# Putting dechlorinator in tank with betta?



## hedgiechins (Oct 24, 2011)

Can I put the dechlorinator in my betta tank with the betta in it or would I have to take him out?


----------



## Kytkattin (May 15, 2011)

The dechlorinator should go in before the betta is even in the tank, and should be added to whatever water is going to be dumped into the tank during a water change. A betta should never be in water that has not been dechlorinated first.

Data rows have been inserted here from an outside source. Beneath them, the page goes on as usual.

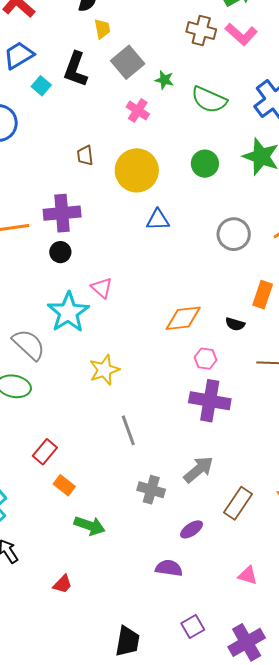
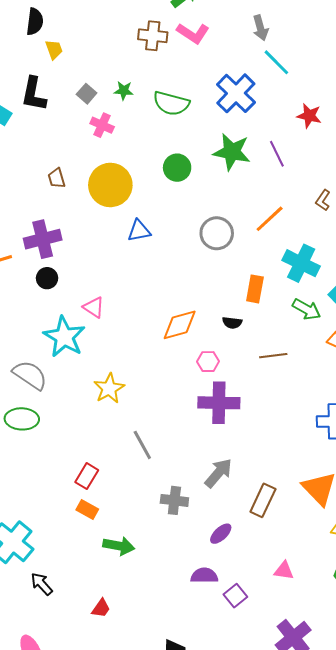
gray square: (128, 62) -> (87, 94), moved, size x0.6
red rectangle: (45, 452) -> (87, 476), moved
purple square: (193, 626) -> (235, 596), moved

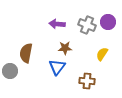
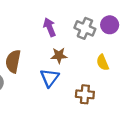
purple arrow: (57, 24) -> (50, 27), turned 63
yellow semicircle: (102, 54) -> (103, 63), turned -56

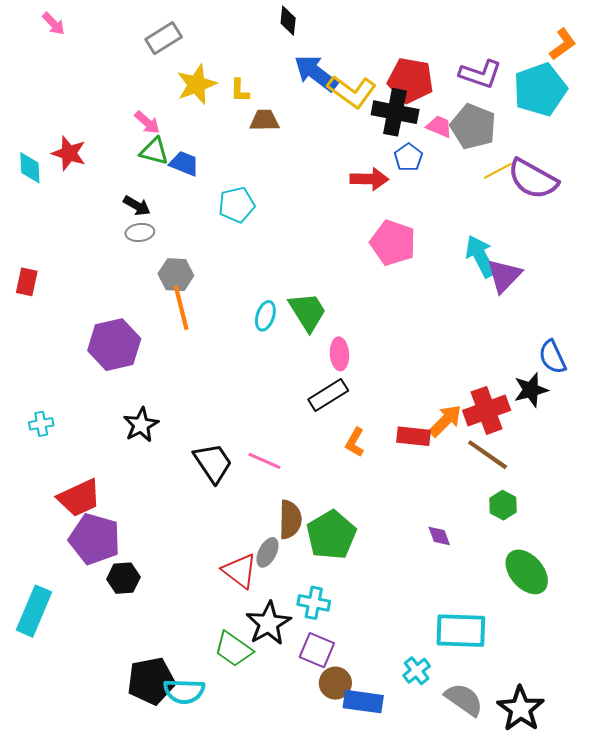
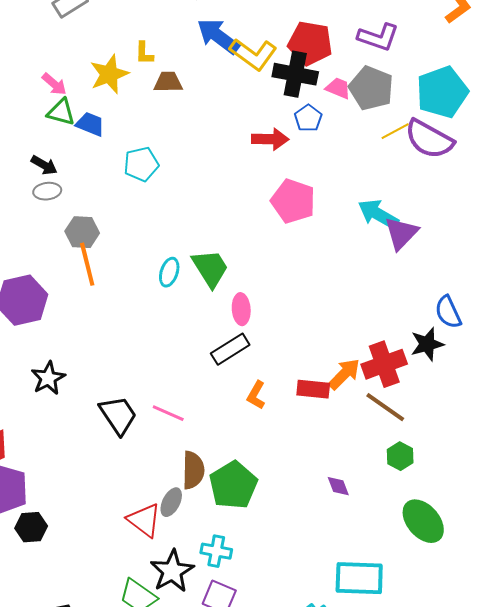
yellow star: (196, 84) -> (109, 74), moved
cyan pentagon: (540, 89) -> (442, 92), moved
cyan arrow: (480, 256) -> (378, 214), turned -33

Some, like Prime, work immediately and you do not need to wait for them to work. Others you might have to wait a couple of minutes.


----------



## SnowySurface (Apr 25, 2011)

I use the Kordon water treatment, so I usually wait about 5 minutes for it to work and then use it for water changes. The water should always be treated first and then you add the betta second. Since your betta is already in the water, you can add the dechlorinator without removing him.


----------



## hedgiechins (Oct 24, 2011)

I did not know I had to add dechlorinator until someone asked how much I used in the tank. How long can he survive without it? I am getting some today but I don't want him to die. I put him in the tank around 10:30 this morning (6 hours ago).


----------



## Kytkattin (May 15, 2011)

Get it as soon as possible. The chlorine in the water will poison him, and if you are using tap water (not well water) it might already be too late. It really depends on the fish, the water source, etc.


----------



## vilmarisv (Apr 17, 2010)

I would do a full wanter change with the new water. Please remember to get him used to the new water by adding some to the old water in increments. 
If you decide not to to a full water change, then take some water out in a cup or bowl, add the dechlorinator to the water you took out and dump back in the tank. That way the solution will be diluted some before it goes in.


----------



## hedgiechins (Oct 24, 2011)

So I should take him out, do a full water change and add the dechlorinator, and slowly add some of the new water to the his container until he is used to it, then put him in the tank? Just want to make sure I do it right this time!


----------